TASK TO COMPLETE: When the string "Extended" is part of a line below, that line should be copied.

INFORMATION SHOWN:
◆ ◆ ◆ ◆

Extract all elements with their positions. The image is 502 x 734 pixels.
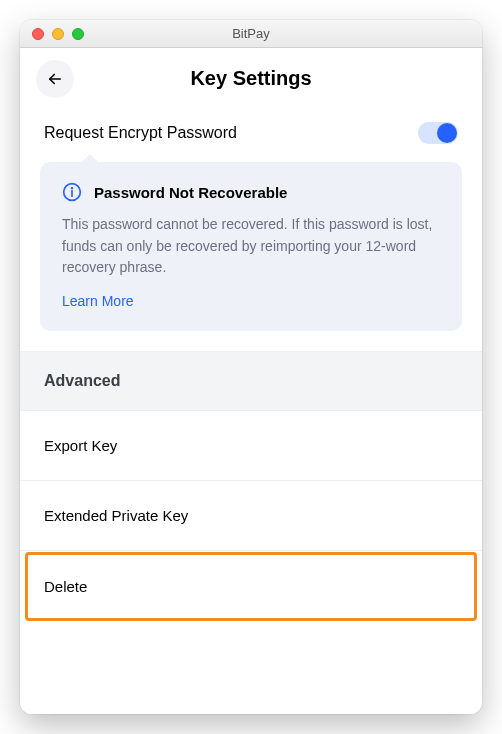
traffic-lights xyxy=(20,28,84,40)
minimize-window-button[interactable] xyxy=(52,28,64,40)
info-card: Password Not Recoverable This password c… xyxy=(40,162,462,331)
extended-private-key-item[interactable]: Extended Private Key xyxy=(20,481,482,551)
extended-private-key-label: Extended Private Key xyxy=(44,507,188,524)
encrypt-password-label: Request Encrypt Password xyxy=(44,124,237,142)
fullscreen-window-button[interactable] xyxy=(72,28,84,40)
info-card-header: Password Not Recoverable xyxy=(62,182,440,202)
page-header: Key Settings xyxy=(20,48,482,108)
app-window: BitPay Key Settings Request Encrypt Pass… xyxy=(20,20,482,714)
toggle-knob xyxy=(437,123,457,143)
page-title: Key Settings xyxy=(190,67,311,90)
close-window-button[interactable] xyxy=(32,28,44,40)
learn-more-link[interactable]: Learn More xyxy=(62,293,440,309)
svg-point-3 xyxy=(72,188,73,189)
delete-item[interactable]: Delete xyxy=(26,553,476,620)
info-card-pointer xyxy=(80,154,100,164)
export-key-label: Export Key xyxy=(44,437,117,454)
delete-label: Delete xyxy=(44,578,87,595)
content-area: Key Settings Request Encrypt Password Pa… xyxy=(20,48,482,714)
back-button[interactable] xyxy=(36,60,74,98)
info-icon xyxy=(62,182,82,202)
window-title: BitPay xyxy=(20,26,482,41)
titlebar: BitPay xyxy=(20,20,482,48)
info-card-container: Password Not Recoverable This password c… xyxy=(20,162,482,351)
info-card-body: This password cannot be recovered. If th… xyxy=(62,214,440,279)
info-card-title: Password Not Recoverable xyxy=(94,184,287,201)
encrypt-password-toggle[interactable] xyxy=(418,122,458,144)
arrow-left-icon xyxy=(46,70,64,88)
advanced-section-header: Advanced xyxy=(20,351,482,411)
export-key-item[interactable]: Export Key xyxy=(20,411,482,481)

◆ ◆ ◆ ◆

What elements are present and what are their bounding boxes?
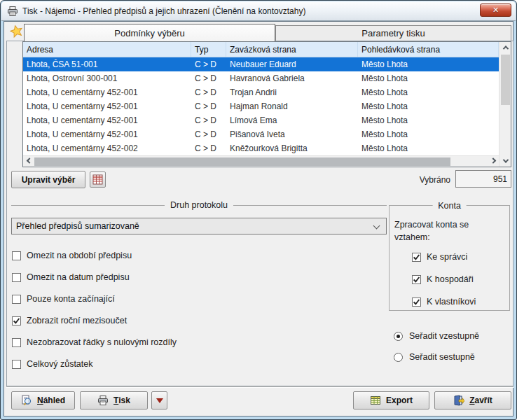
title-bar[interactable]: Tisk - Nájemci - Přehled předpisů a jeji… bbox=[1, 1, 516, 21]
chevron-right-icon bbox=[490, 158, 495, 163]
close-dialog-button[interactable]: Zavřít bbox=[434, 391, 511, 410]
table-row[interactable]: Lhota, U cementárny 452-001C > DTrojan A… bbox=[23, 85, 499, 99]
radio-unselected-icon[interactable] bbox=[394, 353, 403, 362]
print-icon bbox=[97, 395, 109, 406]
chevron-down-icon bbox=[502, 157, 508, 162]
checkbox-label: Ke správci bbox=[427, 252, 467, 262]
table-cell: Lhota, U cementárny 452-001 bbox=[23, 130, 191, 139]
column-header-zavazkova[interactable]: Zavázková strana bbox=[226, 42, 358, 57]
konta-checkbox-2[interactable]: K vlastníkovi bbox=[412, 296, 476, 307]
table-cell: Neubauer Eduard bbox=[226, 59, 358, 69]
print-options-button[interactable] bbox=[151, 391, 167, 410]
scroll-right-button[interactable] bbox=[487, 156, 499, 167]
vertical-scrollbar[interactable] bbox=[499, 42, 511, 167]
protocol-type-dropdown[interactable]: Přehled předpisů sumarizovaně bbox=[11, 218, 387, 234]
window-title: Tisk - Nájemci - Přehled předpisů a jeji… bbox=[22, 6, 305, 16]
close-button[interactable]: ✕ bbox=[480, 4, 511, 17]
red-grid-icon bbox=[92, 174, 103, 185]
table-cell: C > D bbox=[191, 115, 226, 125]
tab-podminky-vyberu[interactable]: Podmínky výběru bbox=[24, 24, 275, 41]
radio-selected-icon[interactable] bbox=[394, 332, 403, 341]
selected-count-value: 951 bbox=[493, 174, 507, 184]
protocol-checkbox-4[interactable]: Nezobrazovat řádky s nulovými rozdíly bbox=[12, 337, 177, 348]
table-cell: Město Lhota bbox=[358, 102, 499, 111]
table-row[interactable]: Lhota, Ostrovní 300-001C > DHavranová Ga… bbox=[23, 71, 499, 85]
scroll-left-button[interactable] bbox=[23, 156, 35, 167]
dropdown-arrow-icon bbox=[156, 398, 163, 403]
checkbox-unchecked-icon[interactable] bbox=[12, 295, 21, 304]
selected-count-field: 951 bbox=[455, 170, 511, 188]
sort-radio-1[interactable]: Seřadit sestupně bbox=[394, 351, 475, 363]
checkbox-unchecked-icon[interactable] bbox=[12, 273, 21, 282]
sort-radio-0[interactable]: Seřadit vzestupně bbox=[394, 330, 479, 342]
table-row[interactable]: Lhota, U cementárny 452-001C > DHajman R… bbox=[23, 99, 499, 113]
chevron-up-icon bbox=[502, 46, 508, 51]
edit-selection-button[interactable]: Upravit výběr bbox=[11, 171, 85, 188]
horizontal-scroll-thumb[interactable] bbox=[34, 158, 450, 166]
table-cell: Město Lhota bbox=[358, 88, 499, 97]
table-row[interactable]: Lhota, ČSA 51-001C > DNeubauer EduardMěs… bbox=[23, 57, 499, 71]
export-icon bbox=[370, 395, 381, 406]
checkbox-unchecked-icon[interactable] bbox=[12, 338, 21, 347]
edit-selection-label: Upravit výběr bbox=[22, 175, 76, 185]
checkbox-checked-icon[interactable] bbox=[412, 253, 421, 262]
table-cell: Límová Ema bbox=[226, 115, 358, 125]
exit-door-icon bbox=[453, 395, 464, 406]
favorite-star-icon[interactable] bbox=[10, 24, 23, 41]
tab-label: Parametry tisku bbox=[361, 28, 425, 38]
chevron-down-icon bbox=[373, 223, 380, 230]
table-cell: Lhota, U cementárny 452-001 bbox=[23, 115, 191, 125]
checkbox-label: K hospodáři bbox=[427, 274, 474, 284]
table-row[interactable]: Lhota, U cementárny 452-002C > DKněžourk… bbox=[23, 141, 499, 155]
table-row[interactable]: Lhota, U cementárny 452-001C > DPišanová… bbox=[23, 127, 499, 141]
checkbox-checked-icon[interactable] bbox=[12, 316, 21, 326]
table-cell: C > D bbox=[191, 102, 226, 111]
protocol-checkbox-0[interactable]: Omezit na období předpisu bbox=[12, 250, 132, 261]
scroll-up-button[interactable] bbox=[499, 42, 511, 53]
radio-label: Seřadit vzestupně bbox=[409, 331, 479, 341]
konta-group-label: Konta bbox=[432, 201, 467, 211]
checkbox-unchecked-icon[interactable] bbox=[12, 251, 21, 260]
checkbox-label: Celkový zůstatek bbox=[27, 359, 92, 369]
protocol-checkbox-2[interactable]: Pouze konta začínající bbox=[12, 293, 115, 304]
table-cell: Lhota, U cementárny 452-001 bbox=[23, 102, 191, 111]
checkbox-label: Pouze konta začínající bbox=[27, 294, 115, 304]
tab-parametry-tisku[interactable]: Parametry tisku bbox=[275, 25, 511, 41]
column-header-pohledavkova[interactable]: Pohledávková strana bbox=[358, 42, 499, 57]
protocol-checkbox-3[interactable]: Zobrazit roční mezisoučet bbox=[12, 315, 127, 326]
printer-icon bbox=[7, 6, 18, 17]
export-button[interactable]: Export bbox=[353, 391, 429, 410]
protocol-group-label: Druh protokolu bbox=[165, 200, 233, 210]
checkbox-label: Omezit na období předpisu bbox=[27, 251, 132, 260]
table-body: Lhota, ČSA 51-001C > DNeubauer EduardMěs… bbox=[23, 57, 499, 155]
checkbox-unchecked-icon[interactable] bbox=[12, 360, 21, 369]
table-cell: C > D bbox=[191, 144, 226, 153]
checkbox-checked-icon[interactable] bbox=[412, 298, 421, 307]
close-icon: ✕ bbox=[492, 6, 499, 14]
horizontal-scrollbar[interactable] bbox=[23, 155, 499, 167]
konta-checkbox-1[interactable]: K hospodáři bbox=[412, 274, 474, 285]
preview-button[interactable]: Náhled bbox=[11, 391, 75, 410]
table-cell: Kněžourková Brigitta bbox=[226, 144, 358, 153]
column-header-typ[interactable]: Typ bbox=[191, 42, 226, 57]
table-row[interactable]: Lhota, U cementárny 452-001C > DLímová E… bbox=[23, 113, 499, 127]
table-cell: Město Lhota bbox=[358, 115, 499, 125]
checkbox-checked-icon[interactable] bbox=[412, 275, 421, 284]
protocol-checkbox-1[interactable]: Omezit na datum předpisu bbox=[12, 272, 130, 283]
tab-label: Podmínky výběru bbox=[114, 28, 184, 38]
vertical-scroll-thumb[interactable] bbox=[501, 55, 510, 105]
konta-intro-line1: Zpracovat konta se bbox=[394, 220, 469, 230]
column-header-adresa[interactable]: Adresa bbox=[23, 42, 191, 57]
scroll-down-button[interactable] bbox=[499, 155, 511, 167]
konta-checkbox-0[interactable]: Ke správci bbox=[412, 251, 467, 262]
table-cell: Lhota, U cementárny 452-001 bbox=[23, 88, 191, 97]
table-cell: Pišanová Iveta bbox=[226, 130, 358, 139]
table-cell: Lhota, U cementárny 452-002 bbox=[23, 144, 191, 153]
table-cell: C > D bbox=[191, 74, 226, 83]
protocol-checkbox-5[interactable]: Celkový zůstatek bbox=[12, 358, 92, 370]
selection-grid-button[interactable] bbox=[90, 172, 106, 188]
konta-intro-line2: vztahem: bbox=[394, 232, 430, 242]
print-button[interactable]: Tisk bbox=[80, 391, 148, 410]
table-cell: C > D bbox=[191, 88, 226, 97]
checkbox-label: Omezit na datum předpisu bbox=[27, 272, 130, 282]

◆ ◆ ◆ ◆

SOLUTION TO THIS PROBLEM:
extended-private-key-item[interactable]: Extended Private Key xyxy=(20,481,482,551)
extended-private-key-label: Extended Private Key xyxy=(44,507,188,524)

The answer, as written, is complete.